### [Try it]
Look through the records below and say how many lines include "November". Give only that number.

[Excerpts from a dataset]
'''

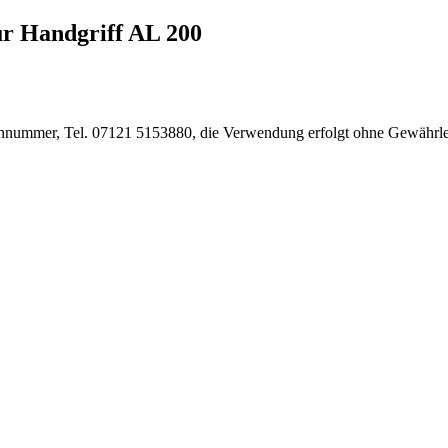
r Handgriff AL 200
nnummer, Tel. 07121 5153880, die Verwendung erfolgt ohne Gewährleist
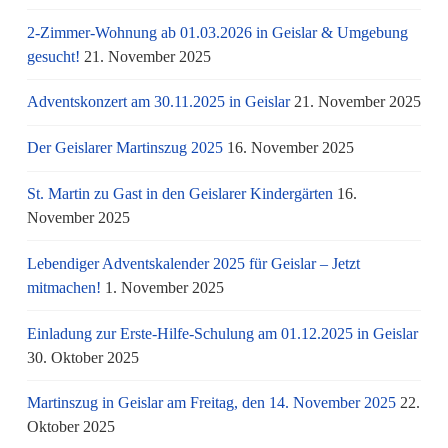
2-Zimmer-Wohnung ab 01.03.2026 in Geislar & Umgebung
gesucht!
21. November 2025
Adventskonzert am 30.11.2025 in Geislar
21. November 2025
Der Geislarer Martinszug 2025
16. November 2025
St. Martin zu Gast in den Geislarer Kindergärten
16.
November 2025
Lebendiger Adventskalender 2025 für Geislar – Jetzt
mitmachen!
1. November 2025
Einladung zur Erste-Hilfe-Schulung am 01.12.2025 in Geislar
30. Oktober 2025
Martinszug in Geislar am Freitag, den 14. November 2025
22.
Oktober 2025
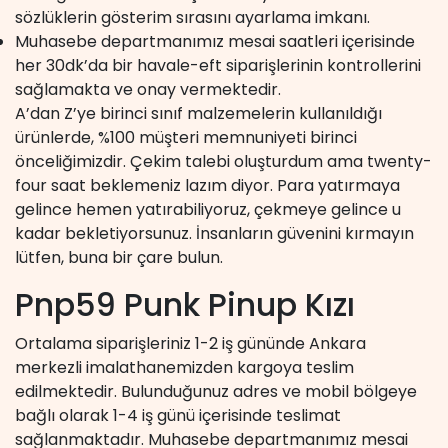
sözlüklerin gösterim sırasını ayarlama imkanı.
Muhasebe departmanımız mesai saatleri içerisinde
her 30dk’da bir havale-eft siparişlerinin kontrollerini
sağlamakta ve onay vermektedir.
A’dan Z’ye birinci sınıf malzemelerin kullanıldığı
ürünlerde, %100 müşteri memnuniyeti birinci
önceliğimizdir. Çekim talebi oluşturdum ama twenty-
four saat beklemeniz lazım diyor. Para yatırmaya
gelince hemen yatırabiliyoruz, çekmeye gelince u
kadar bekletiyorsunuz. İnsanların güvenini kırmayın
lütfen, buna bir çare bulun.
Pnp59 Punk Pinup Kızı
Ortalama siparişleriniz 1-2 iş gününde Ankara
merkezli imalathanemizden kargoya teslim
edilmektedir. Bulunduğunuz adres ve mobil bölgeye
bağlı olarak 1-4 iş günü içerisinde teslimat
sağlanmaktadır. Muhasebe departmanımız mesai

'''

### [Written response]
6